显示效果是一样的，但我们还要看具体的数值是否一样

imgs = [np_pil_img,sk_img,cv_img,tf_img]

idx2name = {idx:name for idx,name in enumerate(['pil','sk','cv','tf'])}

for i in range(4):

    for j in range(i+1,4):

        try:

            np.testing.assert_almost_equal(imgs[i],imgs[j])

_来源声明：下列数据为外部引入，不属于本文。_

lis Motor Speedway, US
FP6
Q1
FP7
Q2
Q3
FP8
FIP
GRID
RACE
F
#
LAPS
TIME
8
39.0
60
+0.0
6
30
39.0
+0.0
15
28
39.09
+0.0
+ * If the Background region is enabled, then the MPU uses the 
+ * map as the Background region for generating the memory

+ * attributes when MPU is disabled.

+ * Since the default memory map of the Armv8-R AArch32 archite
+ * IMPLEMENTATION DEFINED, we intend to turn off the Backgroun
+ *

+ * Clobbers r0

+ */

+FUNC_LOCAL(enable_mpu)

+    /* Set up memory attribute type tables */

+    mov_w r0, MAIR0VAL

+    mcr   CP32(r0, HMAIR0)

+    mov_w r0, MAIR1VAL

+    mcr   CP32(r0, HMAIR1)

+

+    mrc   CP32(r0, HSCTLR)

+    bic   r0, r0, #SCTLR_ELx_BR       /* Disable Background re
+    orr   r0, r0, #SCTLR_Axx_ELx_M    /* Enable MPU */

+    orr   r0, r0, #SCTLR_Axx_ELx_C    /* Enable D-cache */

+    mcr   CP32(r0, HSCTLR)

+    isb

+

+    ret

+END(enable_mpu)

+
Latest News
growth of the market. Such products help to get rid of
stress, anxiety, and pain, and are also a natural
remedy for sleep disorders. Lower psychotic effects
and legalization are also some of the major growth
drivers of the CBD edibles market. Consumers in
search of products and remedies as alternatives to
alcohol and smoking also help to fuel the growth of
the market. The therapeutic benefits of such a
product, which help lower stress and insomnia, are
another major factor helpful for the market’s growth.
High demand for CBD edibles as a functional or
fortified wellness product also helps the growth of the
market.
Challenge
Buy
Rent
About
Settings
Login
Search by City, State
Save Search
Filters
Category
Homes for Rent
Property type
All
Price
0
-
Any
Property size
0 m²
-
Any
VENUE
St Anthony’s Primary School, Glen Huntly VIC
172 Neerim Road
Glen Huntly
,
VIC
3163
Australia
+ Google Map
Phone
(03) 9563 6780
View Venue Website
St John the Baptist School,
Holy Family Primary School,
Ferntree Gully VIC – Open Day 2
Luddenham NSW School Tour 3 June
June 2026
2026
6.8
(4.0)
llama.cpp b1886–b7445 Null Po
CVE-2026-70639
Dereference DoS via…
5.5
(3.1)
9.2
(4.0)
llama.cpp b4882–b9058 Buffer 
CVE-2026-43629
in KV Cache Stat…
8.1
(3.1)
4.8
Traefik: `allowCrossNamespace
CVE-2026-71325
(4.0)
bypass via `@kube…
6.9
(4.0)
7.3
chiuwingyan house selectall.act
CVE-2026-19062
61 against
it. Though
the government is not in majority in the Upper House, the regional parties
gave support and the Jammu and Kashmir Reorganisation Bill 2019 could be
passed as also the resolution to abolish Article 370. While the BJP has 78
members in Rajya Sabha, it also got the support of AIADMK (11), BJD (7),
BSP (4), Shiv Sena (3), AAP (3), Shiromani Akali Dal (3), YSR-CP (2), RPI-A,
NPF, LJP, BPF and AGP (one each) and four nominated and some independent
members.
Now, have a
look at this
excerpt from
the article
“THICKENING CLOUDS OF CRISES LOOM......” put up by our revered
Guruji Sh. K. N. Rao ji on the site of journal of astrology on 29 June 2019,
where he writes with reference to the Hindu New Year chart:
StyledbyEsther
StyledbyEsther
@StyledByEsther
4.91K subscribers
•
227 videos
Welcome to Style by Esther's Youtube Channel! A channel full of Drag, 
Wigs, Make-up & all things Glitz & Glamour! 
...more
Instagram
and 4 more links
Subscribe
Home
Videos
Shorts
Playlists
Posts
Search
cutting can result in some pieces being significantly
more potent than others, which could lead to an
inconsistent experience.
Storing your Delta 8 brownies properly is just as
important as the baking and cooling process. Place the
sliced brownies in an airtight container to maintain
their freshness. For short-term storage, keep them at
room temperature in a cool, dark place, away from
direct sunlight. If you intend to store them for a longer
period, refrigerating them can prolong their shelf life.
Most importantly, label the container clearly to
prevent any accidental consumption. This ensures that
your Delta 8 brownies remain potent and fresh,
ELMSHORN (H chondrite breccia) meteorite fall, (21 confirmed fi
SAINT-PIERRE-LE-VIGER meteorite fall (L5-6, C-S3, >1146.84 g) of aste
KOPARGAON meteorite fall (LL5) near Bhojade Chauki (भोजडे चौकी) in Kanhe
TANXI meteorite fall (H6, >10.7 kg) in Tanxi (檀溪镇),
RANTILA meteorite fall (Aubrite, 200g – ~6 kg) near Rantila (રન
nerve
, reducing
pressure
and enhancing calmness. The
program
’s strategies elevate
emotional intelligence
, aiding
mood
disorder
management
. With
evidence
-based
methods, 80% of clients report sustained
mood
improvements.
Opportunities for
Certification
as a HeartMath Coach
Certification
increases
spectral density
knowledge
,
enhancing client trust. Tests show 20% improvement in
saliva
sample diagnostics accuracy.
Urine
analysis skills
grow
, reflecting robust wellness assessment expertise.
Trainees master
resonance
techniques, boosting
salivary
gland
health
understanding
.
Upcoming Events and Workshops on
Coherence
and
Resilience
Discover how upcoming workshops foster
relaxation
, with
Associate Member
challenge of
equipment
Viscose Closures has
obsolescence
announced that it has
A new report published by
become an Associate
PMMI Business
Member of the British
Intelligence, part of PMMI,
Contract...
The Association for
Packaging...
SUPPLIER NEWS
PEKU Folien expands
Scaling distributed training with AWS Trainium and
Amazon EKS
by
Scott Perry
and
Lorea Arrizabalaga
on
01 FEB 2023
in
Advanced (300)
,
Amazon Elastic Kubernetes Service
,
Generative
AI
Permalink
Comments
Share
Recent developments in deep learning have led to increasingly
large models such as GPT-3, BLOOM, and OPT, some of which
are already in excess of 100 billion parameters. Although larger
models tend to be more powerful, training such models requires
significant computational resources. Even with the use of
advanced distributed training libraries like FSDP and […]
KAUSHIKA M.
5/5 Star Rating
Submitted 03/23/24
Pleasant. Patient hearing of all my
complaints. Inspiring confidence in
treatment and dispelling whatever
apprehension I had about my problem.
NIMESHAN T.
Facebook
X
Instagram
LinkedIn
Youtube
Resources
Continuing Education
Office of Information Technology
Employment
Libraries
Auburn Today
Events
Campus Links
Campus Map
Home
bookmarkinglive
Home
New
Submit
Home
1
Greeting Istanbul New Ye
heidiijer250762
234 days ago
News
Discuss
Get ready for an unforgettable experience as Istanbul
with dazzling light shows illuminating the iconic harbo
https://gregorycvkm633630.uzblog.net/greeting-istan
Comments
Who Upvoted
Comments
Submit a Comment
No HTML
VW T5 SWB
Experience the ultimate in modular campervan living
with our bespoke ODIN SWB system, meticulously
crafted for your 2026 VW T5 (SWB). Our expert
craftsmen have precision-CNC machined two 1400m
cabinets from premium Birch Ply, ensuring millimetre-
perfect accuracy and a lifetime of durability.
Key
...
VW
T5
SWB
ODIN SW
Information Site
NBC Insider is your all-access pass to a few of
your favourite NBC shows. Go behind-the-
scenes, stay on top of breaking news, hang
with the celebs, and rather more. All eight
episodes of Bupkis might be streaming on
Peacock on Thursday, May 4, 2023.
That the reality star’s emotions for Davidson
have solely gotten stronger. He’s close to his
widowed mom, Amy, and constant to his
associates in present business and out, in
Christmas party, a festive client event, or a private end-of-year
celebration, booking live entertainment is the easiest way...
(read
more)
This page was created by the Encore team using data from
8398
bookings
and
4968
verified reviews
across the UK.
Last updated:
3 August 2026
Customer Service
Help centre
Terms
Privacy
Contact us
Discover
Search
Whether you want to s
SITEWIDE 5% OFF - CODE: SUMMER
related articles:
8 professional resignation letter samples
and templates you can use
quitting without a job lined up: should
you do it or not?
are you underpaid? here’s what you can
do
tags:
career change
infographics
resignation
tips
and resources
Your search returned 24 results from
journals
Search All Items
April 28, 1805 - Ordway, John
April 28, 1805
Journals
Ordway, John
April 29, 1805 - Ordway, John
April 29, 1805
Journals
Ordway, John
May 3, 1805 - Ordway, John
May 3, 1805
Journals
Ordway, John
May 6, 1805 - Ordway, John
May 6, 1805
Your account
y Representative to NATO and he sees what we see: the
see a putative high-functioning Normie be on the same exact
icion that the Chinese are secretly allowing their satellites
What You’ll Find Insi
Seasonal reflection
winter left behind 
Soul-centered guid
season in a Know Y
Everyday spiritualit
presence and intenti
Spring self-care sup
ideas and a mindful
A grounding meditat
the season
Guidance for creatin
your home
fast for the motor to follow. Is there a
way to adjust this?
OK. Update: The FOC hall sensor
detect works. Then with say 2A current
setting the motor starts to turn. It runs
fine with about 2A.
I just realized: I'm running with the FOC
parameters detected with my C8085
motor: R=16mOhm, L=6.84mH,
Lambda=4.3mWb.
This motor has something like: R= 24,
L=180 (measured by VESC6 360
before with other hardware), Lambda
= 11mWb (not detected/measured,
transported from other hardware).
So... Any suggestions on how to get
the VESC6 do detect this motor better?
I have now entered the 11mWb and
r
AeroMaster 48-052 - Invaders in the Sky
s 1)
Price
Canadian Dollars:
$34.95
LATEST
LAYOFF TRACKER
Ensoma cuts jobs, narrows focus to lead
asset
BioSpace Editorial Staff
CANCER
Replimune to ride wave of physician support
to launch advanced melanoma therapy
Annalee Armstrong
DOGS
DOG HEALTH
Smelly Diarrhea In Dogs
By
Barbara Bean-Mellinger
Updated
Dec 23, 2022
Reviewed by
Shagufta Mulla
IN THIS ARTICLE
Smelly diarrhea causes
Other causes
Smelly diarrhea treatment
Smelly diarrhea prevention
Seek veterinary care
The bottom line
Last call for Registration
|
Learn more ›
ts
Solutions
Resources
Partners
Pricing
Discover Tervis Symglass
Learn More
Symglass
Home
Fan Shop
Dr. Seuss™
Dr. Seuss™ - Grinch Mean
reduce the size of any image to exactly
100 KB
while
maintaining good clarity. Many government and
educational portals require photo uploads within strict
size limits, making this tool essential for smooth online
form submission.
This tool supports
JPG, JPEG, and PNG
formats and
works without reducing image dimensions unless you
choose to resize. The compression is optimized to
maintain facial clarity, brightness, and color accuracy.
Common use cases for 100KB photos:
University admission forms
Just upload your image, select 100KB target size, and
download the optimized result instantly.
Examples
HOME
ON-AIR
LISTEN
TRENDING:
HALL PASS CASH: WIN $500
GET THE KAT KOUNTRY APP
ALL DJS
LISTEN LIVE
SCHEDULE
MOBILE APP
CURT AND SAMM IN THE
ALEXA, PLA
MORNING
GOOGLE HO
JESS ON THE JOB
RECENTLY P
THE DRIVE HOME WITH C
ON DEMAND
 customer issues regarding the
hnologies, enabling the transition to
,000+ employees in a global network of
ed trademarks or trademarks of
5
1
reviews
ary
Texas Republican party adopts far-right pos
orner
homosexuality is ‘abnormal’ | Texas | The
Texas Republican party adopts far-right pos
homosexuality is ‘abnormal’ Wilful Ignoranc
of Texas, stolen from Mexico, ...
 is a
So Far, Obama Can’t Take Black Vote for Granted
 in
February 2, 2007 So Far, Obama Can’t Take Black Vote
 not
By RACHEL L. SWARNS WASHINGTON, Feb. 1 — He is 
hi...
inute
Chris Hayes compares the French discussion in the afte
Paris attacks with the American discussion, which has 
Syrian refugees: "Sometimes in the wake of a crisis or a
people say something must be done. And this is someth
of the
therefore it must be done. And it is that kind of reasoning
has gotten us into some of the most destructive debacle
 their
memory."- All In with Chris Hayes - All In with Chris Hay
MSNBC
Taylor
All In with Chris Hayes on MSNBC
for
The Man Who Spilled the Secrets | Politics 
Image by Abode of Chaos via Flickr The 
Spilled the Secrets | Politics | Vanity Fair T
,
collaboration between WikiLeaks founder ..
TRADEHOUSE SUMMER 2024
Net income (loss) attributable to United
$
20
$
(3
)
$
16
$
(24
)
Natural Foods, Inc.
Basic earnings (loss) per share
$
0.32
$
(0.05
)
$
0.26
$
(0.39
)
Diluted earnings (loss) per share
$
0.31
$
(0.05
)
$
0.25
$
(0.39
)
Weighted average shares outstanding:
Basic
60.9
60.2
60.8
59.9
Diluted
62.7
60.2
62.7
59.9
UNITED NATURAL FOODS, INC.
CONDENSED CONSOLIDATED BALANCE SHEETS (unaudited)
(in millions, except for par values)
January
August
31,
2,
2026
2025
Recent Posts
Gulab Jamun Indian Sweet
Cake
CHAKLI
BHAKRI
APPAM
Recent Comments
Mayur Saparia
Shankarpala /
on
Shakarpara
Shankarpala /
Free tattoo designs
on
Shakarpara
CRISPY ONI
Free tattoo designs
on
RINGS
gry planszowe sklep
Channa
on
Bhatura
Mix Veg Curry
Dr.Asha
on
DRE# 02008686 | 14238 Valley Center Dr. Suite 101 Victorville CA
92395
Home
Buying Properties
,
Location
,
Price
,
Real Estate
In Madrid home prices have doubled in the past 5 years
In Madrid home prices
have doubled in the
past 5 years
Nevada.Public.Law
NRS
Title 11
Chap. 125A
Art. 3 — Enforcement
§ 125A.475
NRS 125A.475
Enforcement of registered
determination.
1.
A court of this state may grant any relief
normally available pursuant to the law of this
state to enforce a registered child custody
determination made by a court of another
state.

            print(f"{idx2name[i]}/{idx2name[j]} same")

        except:

            print(f"{idx2name[i]}/{idx2name[j]} difference")

pil/sk same
pil/cv same
pil/tf difference
sk/cv same
sk/tf difference
cv/tf difference

接着查看具体的差值

np.sum(np.abs(cv_img.astype(np.float32)-tf_img.astype(np.float32)))

1040874.0

np.sum(np.abs(tf_img.astype(np.float32)-cv_img.astype(np.float32)))

1040874.0

sum=0.0

for i in range(300):

    for j in range(480):

        for k in range(3):

            sum+=np.abs(float(cv_img[i,j,k])-float(tf_img[i,j,k]))

print(sum)

1040874.0

all_img = np.stack([np_pil_img,sk_img,cv_img,tf_img],0).astype(np.float32)#原类型是uint8，求和会溢出

# new_all_img = all_img.copy()

diff = np.abs(all_img[:,None,...]-all_img)

print(diff.shape)

print(diff.min())

print(diff.max())

(4, 4, 480, 720, 3)
0.0
5.0

idx2name = {idx:name for idx,name in enumerate(['pil','sk','cv','tf'])}

plt.figure(figsize=(20,20))

for i in range(diff.shape[0]):

    for j in range(diff.shape[1]):

        ax=plt.subplot(diff.shape[0],diff.shape[1],i*diff.shape[0]+j+1)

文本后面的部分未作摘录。